Most types aren’t designed like stationary saucers or jumpers, which are filled with lights, music, and toys that enhance fine and gross motor skills.
There is nothing on a walker that stimulates a baby and that exposes them to various textures or overall learning experiences.
Why You Should Buy a Jumper Instead
So, I don't recommend getting a walker for all the reasons listed above. Instead, do yourself a favor and get your little one a jumper (you can check out our full baby jumper guide here).
Here are some of their advantages.
Jumpers are stationary, despite their names. Your infant can be placed in a springy seat and jump safely up and down until they tire! There is no rolling and no wheels.
Your wee one is able to move freely around the jumper to access toys and buttons. If your infant cannot climb and pull themselves up yet, then there is no way they are leaving the jumping area.
Jumpers are often of a heavier weight, so they are very difficult (or nearly impossible) to knock over or move because the design supports a steady placement.
Jumpers have dozens of activities located around its surface.
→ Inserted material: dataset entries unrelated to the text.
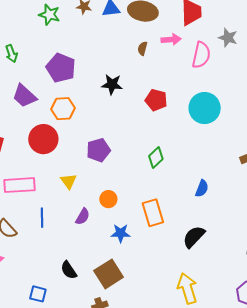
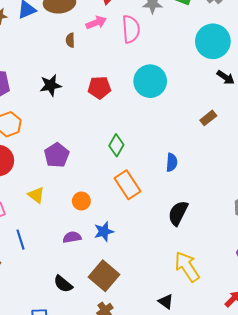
orange rectangle: (153, 213) -> (127, 185), moved
purple semicircle: (83, 217) -> (72, 237), moved, turned -114

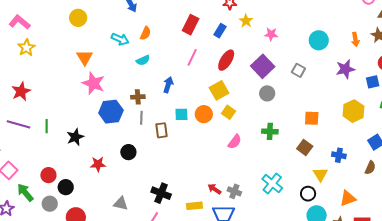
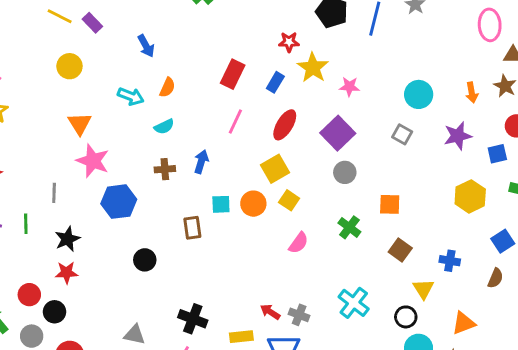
yellow star: (246, 21) -> (313, 68), size x1.5
gray square: (298, 70) -> (402, 134), moved
brown cross: (138, 97) -> (165, 169), moved
gray line: (141, 118) -> (54, 193), moved
orange square: (312, 118) -> (390, 204), moved
green cross: (270, 131) -> (349, 227), turned 35
red star: (98, 164) -> (67, 273), moved

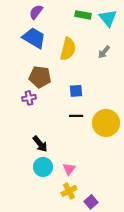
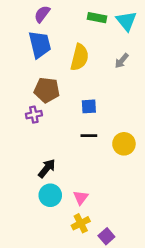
blue trapezoid: (34, 38) -> (40, 44), turned 45
yellow circle: (106, 123) -> (124, 144), size x0.7
black arrow: (40, 144) -> (47, 168), turned -102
Babies can explore pushing buttons, enjoying soothing sounds, pressing things to light them up, rubbing their fingers on different textures, and even enjoy putting an attached teething toy in their mouth while bouncing and wiggling away.
As your little one ages, you can start to name colors, letters, numbers, and other objects featured on the jumper.
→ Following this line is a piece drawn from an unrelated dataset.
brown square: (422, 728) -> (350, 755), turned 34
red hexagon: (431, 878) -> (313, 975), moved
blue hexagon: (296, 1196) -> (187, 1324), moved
Babies are still encouraged to spend lots of time on the floor playing and exploring.
But, when you can’t immediately supervise them, you can gain peace of mind knowing that are playing in a stationary device that lets them not only have an output for their energy and excitement, but the ability to build muscle!
Jumping repetitively will make their little legs tone up, as well as strengthen their core. All the jumping they are doing will help propel them forward on the floor, encouraging them to scoot and pull themselves up quickly.
You can use a jumper for various ages, as the item will grow with your infant. Once your little one maxes out the weight/height requirement, they can play with the perimeter of the jumper, which often opens up and serves as a play center.
The center will encourage your wee one to pull themselves up and try to take steps around the jumper to get their hands (or mouth) on some of the enticing objects and toys.
My son loved his jumper. And, I’m so glad I got informed and opted to skip on the walker.
I truly believe it helped him take his first steps at only 9 months old because he had the strength and stamina to do so. It kept him safe and served as a faithful and fun toy for him up until his first birthday.
Hopefully the information provided will allow you to make a reasoned decision and you’ll have nothing but your little one's best developmental interests in mind.
After all, why walk when you can jump?